Dataset items:

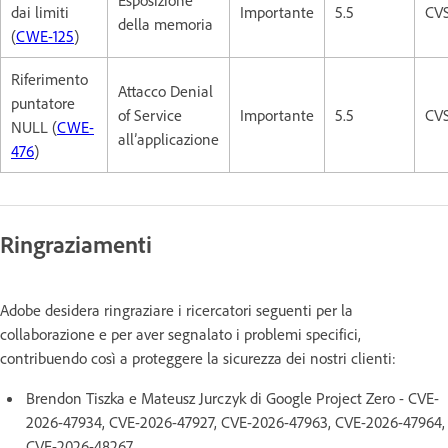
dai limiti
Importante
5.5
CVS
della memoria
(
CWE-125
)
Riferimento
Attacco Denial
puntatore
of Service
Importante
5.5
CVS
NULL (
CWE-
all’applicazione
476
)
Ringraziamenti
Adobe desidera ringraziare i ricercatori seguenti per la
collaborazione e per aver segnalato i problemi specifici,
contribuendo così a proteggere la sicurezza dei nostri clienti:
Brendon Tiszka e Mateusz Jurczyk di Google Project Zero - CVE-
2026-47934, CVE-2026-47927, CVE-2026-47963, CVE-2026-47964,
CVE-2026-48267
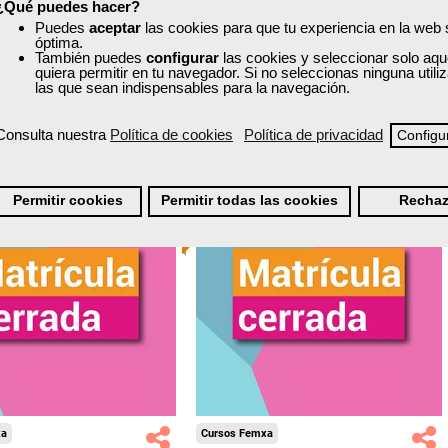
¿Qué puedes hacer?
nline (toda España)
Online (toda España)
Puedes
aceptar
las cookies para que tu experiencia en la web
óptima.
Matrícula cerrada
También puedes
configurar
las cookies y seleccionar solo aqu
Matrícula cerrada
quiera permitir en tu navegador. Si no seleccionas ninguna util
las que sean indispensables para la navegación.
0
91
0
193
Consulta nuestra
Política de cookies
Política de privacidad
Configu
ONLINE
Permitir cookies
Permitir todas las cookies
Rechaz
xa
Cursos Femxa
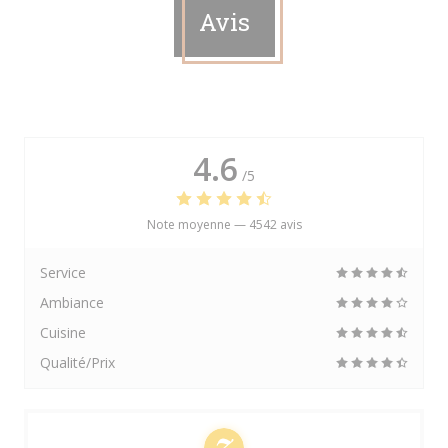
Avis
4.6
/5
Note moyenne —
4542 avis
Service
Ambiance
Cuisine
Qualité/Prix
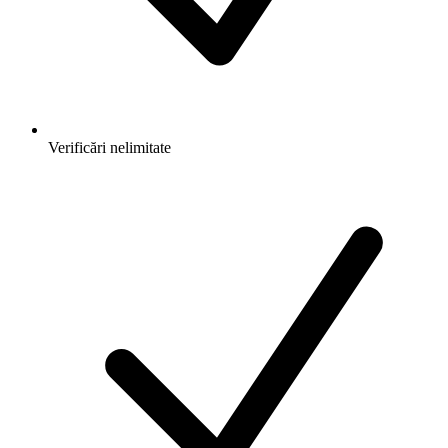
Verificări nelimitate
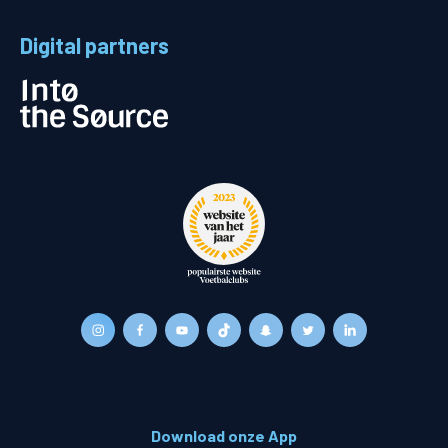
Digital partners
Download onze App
==
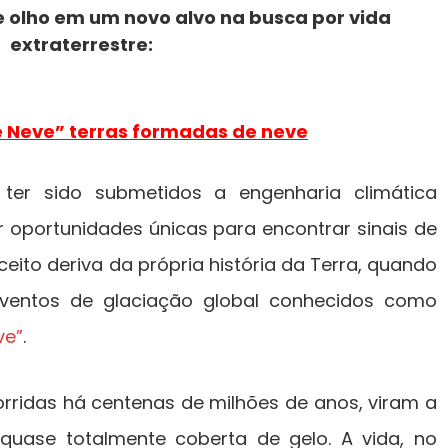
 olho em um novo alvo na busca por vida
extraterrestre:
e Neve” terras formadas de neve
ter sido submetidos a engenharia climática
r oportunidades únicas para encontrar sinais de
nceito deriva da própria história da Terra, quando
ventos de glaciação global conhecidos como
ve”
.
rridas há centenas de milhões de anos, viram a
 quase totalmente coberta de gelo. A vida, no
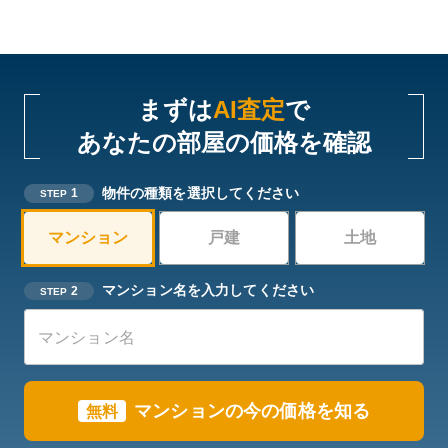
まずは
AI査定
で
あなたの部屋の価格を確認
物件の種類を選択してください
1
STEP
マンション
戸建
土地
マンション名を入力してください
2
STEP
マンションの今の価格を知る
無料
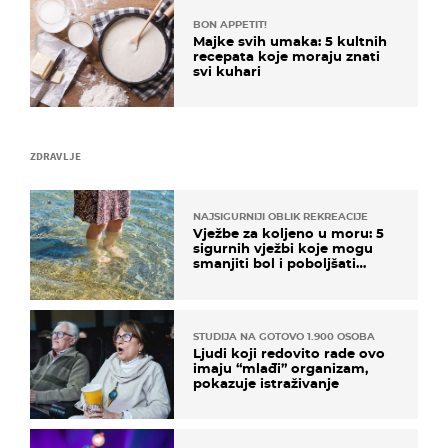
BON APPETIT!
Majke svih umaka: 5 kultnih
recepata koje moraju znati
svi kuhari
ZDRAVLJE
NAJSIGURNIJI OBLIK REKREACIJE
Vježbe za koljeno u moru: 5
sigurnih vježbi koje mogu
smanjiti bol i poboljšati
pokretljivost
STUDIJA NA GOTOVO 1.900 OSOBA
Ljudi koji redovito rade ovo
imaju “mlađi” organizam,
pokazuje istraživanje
* * *
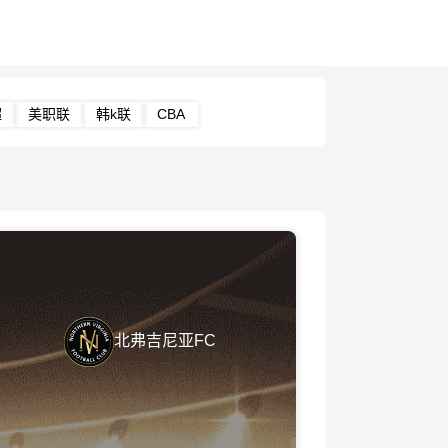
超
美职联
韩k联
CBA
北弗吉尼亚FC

Problem description - If a line in the data above holds the string "vida", report that line.

Response below -
 olho em um novo alvo na busca por vida
 quase totalmente coberta de gelo. A vida, no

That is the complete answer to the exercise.